Review by: Sarah
Title: The Lady and The Unicorn
Author: Iris Johansen
Blurb: Rafe Santine is under doctor’s orders: He needs to stay put in his coastal California mansion for two months to recuperate from the pneumonia that nearly killed him. Despite a retinue of mistresses to keep the powerful tycoon occupied, Rafe struggles against boredom—until a stunning woman literally drops onto his estate. She has high demands of him, but Rafe has even greater demands of her. He knows instantly that he must possess every facet of the enigmatic Janna. But the only thing she’ll give him is her body—and for the first time in his life, that is not enough for Rafe.

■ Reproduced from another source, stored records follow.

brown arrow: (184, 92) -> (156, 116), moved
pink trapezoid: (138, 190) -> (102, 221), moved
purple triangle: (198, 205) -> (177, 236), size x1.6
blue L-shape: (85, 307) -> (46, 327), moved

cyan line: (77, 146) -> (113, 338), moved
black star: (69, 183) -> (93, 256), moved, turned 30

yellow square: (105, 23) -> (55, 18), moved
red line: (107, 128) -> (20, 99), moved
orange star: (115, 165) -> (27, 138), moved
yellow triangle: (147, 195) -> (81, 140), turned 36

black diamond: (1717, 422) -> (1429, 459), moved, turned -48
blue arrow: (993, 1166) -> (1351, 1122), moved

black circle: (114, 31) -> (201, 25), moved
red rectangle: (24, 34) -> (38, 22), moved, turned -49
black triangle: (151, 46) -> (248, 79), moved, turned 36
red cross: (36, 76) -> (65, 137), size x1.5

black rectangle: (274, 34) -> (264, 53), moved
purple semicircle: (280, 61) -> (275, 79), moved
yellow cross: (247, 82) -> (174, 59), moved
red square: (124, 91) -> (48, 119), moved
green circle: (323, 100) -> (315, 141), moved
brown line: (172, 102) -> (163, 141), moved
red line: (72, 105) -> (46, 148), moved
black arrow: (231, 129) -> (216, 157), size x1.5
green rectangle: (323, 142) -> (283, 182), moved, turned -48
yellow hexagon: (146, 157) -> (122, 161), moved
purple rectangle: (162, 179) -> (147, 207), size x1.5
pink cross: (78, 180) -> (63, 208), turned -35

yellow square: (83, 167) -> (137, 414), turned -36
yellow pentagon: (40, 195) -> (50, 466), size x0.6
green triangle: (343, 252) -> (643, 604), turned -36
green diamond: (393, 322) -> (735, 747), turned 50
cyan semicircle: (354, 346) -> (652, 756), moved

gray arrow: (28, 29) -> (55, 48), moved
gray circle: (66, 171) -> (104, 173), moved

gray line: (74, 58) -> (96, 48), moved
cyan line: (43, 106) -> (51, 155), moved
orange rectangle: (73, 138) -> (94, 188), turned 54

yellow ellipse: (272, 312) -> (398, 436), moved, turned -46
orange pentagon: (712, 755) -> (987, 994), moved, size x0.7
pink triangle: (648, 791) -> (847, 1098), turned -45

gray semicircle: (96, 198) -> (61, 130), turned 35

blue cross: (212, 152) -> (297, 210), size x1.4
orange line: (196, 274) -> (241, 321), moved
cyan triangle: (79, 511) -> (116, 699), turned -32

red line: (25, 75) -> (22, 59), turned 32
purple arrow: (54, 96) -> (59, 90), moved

Janna Cannon is willing to risk it all to save the endangered animals of the wild animal reserve where she works as a game warden. With the land they depend on pulled out from under them, Janna must take a gambit to convince billionaire Santine to give the reserve the real estate they need to keep the animals free. And she’ll need to sneak onto the man’s vast, highly protected property to do it. Much to her surprise, Santine agrees to grant her the land—if Janna agrees to give him herself in exchange. And what begins as luxurious captivity soon turns into an emotional awakening she never expected.
Thoughts: This is a reprint of one of Iris Johansen's books that she wrote for the classic Loveswept series in 1983. I actually read this book many years ago, but it was really nice to re-visit this book! Iris Johansen was actually my favorite author until she started delving more into the mystery/thriller genre rather than the romance novels I am familiar with from her. While I understand her wanting to branch out as an author, I miss her romances something fierce!! Her older books are favorites of mine that I revisit frequently, though it has been awhile since I read this particular one.
In this book, we have billionaire Rafe Santine, who is growing bored during his forced recuperation after an illness. When a lovely intruder finds her way past the walls to his castle - and casts a spell over his guard dogs - he thinks he might have just found something to relieve his boredom. But in the lovely Janna, he may have bit off more than he can chew.
Janna Cannon is passionate about the protection of wildlife - particularly that of endangered animals - and she has come to plead with Rafe to grant them the two million dollar land for a wild animal preserve. But when she's forced to remain on Rafe's estate for two months in exchange, will she find herself losing her heart in the process?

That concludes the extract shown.